Page images and extracted text:
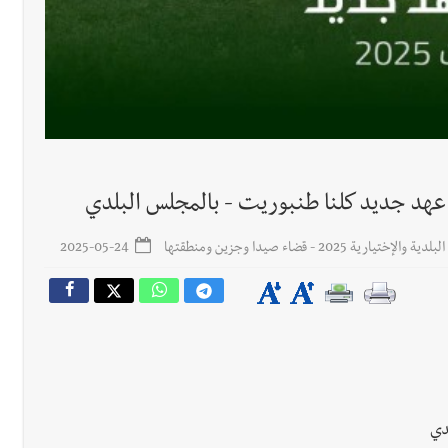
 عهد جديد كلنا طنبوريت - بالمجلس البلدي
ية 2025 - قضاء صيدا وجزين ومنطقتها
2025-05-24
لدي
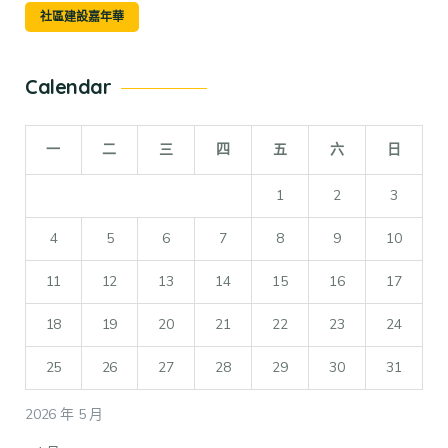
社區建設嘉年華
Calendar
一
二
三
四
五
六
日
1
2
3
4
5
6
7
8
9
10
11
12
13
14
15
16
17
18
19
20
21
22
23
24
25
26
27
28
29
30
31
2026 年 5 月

# Exercise details
Output each record above exactly as written. Skip any pictures.

# Exercise answer
 عهد جديد كلنا طنبوريت - بالمجلس البلدي
ية 2025 - قضاء صيدا وجزين ومنطقتها
2025-05-24
لدي
社區建設嘉年華
Calendar
一
二
三
四
五
六
日
1
2
3
4
5
6
7
8
9
10
11
12
13
14
15
16
17
18
19
20
21
22
23
24
25
26
27
28
29
30
31
2026 年 5 月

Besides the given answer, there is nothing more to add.